# Could I be pregnant??



## Fingerscrossed7

Hi ladies.
I have done 4 failed ivf transfers last year. Monday I had an appt with the consultant who basically said we have tried everything possible and it is now just a case of keep trying as long as I feel necessary. 
AF was due today and I don't know why bcos I have no symptoms but I thought I would test. I have done two tests both of which are showing faint positives. My hands won't stop shaking and I just don't know what to think of this. We are going to get a clearblue to do in the morning but what would you ladies be thinking if you were me?
Is it poss that we have conceived naturally?? 
Also I had started taking evening primrose and omega 3, are these safe for me to continue? 
Should the line be more clear at this point? It was my 3rd wee of the day(been on earlys) does timing really matter??
Thank you for any replies 
Xxxxxxx


----------



## Jam&amp;Cream

*Fingerscrossed*, I'd say a positive is a positive! It may be faint as it's not the first of the morning yes. Massive congratulations to you both  X


----------



## wendycat

A positive is a positive    When was your last treatment? How far along would you be?


Evening primrose should be discontinued whilst pregnant, I think xx


----------



## Fingerscrossed7

Thank you andlou and wendycat. I just can't believe it, I have seen so many BFNs I just didn't think I would ever see any sort of line. 
My last treatment OTD was dec so if this is positive I will only be about 4weeks. I just can't believe it, I am just praying this is our time. I will be roughly 12-14dpo. Does this seem right to be so faint, could this actually be real? 
Xxxxxxx


----------



## wendycat

If your are 12-14 days post ovulation, then yes, it's entirely possible to be properly pregnant with a faint line.  


I take it this positive is not from your last treatment?


Congratulation sx


----------



## Fingerscrossed7

No I had a very heavy period after my last treatment and tests were all negative. I tested Monday aswell and there was no line at all, so if this is the real deal it is a new pregnancy. 
Tomorrow can't come quick enough, should I expect a darker line tomorrow? 
Pleaseeee let this be happening
Xxxxxx


----------



## Teeinparis

Ask for a blood test from GP to get hcg levels.  I have gotten a false positive hpt.


----------



## Sheilaweb

I would definitely do a hpt with the first wee of the day - and also a clearblue will give you a definite answer.....you may also like to think about making an appointment with your gp for a blood test to confirm....I have got EVERYTHINGS crossed for you.
Sheila


----------



## bambibaby12

Fingers crossed - this is exactly what happened to me and I just couldn't believe those lines either. A line is a line however and yes I would safely say you are pregnant which is fabulous news and I'm so so pleased for you!

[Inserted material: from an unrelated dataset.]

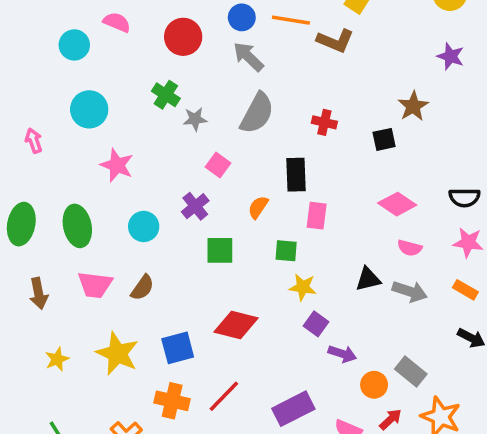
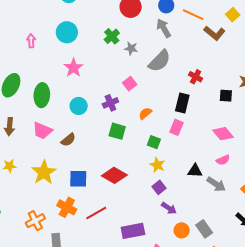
gray star: (195, 119) -> (131, 48), moved
black rectangle: (296, 175) -> (182, 103), moved
pink semicircle: (410, 248) -> (223, 160), turned -56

My lines were very faint at first, a faint shadow even but they do get darker. Be prepared for complete obsessive poas these next few weeks. That first week I was doing one a day  

Wishing u lots of luck for your pregnancy xxx


----------



## butterfly001

Excellent!!  yes you absolutely could have conceived naturally - I know a few people who experienced this after IVF failed or not.  Maybe just chill out and wait a few days before taking any more tests and don't tell people yet!!!  I feel confident for you. x


----------



## Fingerscrossed7

Thank you for all the replys. I tested this morning with clearblue digital and its saying pregnant 2-3weeks(since conception). 
I cant believe it. Phoning my GP to hopefully get bloods later. Were not going to tell anyone yet, going to try wait till 12 weeks but i already want to shout from the rooftops. 
Had a few twinges but read its perfwctly normal so trying not to worry to much.
Does anybody know if its possible to get an early scan or will the 1st be 12 weeks as its natural??
Thank you for your support ladies 
Xxxxxxxx


----------



## UK-Canuck

Hi Fingerscrossed 


This sounds very exciting   I think the first NHS scan is about 12 weeks, but you should be able to see a heartbeat from about 6 weeks, is you could always try finding somewhere to have a private scan beforehand. 

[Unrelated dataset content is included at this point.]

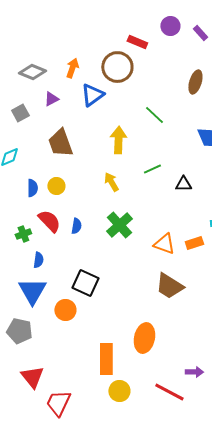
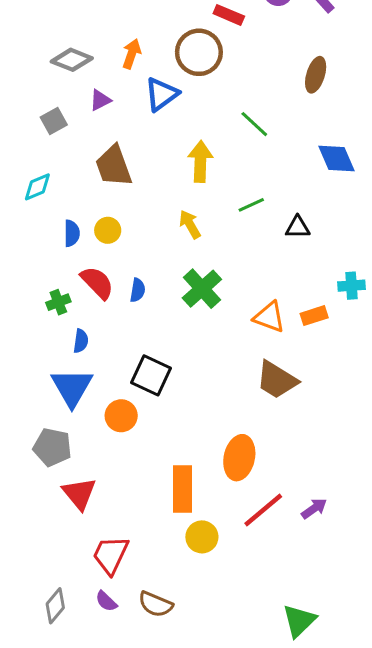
purple arrow: (194, 372) -> (314, 508), turned -36
red triangle: (32, 377) -> (79, 494), moved
red line: (169, 392) -> (263, 510), moved, turned -68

Lots of luck with the beta HCG blood test. 

Canuck x


----------



## Riley12

Congratulations!!!!!!!

I found a wonderful lady locally who did private scans from 6-7 weeks: Google is a wonderful thing for finding someone lol!!

I hope you have a lovely pregnancy. 

Riley x


----------



## bambibaby12

Fingers crossed- yippee that's such the best news for a Friday morning. Congrats hunny.
Re scans, yeh 12 weeks is probably all you will get on the nhs but I called my ivf clinic and they agreed to do an early scan to confirm the pregnancy. If it were me I would wait until 7/8 weeks so there is more to see and you don't risk being a few days earlier than 6 weeks and there being no heartbeat which can be scary. 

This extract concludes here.